T2* Mapping of Peroneal Tendons Using Clinically Relevant Subregions in an Asymptomatic Population
1. MK318-SD-TUA5
T2* Mapping of Peroneal Tendons Using Clinically Relevant Subregions in an
Asymptomatic Population
Tuesday, Nov. 29 12:15PM - 12:45PM Room: MK Community, Learning Center Station #5
Participants
Katharine Wilson, MS, Vail, CO (Abstract Co-Author) Nothing to Disclose
Rachel K. Surowiec, MSc, Vail, CO (Abstract Co-Author) Nothing to Disclose
Nicholas S. Johnson, MD, Milwaukee, WI (Abstract Co-Author) Nothing to Disclose
Carly Lockard, MS, Vail, CO (Presenter) Nothing to Disclose
Thomas Clanton, MD, Vail, CO (Abstract Co-Author) Research funded, Siemens AG Research funded, Smith
& Nephew plc Research funded, Arthrex, Inc Research funded, Ossur
Charles P. Ho, MD, PhD, Vail, CO (Abstract Co-Author) Research funded, Siemens AG Research funded,
Smith & Nephew plc Research funded, Arthrex, Inc Research funded, Ossur HF Scientific Advisory Board,
Rotation Medical, Inc
PURPOSE
Quantify and analyze T2* mapping values in clinically relevant subregions of the peroneal brevis and
longus tendons in an asymptomatic cohort. This will provide baseline normative values for future
comparison with chronic and acute injuries of the tendon and will improve our understanding of the normal
variation of these biomarker values within the tendons.
METHOD AND MATERIALS
Unilateral ankle scans with T2* mapping were acquired of 26 asymptomatic subjects in the prone position
with a 3.0 T MRI system (axial plane, 2.5mm slice thickness, 0.54 x 0.54 mm in plane resolution, 4:47
acquisition time).

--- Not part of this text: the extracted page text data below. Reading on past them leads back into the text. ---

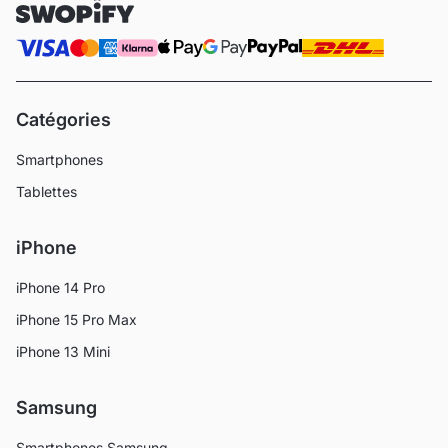
Catégories
Smartphones
Tablettes
iPhone
iPhone 14 Pro
iPhone 15 Pro Max
iPhone 13 Mini
Samsung
Smartphones Samsung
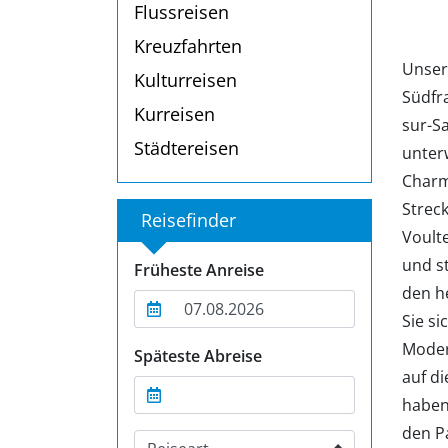
Flussreisen
Kreuzfahrten
Unser
Kulturreisen
Südfr
Kurreisen
sur-S
Städtereisen
unter
Charm
Strec
Reisefinder
Voulte
und s
Früheste Anreise
den h
Sie si
Moder
Späteste Abreise
auf d
haben
den P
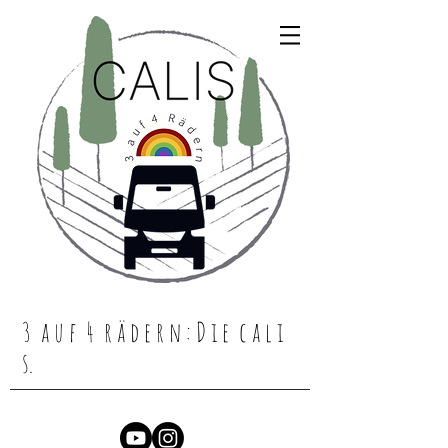
3 a u f 4 r ä d e r n : D i e c a l i
s.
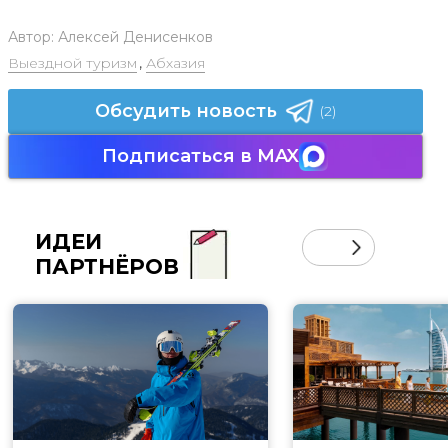
Автор:
Алексей Денисенков
Выездной туризм
,
Абхазия
Обсудить новость
(2)
Подписаться в MAX
ИДЕИ
ПАРТНЁРОВ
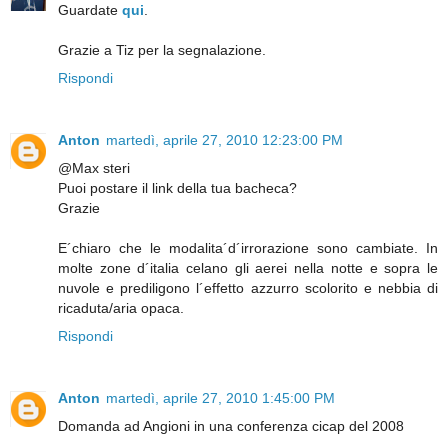
Guardate
qui
.
Grazie a Tiz per la segnalazione.
Rispondi
Anton
martedì, aprile 27, 2010 12:23:00 PM
@Max steri
Puoi postare il link della tua bacheca?
Grazie
E´chiaro che le modalita´d´irrorazione sono cambiate. In
molte zone d´italia celano gli aerei nella notte e sopra le
nuvole e prediligono l´effetto azzurro scolorito e nebbia di
ricaduta/aria opaca.
Rispondi
Anton
martedì, aprile 27, 2010 1:45:00 PM
Domanda ad Angioni in una conferenza cicap del 2008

The peroneal brevis and longus tendons were manually segmented and a bony landmark
was placed at the most inferior and lateral point of the lateral malleolus. Six subregions, each 1 cm in
length, were isolated along the length of the tendon including three subregions proximal to the lateral
malleolus and three subregions distal (Table 1). Summary statistics for T2* values in each subregion were
calculated as well as for the whole 6cm length of tendon (i.e. all subregions combined).
RESULTS
The peroneal brevis and longus tendons exhibited similar mean T2* values when the 6 cm length of
tendon was analyzed as a whole, with 10.28 ± 2.37 ms (mean ± standard deviation) found in the brevis
tendon and 10.75 ± 2.08 ms in the longus tendon. However, a trend of higher T2* values in the distal
subregions was found. The distal subregions had significantly higher T2* values than the two most
proximal subregions (proximal 2 and 3) of both the brevis and longus tendons (p<0.05). The subregional
results are summarized in Table 1.
CONCLUSION
T2* mapping values were presented for the peroneal tendons with a focus on clinically relevant
subregions. Regions immediately distal to the tip of the lateral malleolus had significantly higher T2*
values than those proximal to the lateral malleolus. This study provides a quantitative methodology and a
normative baseline of T2* mapping values for comparison with clinically compromised peroneal tendon
patients (acute and chronic cases) in the future.
CLINICAL RELEVANCE/APPLICATION
Higher T2* values distal to the lateral malleolus could be clinically relevant to peroneal tendon tears that
2. often initiate near the lateral malleolus, 5th metatarsal, inferior retinaculum and cuboid.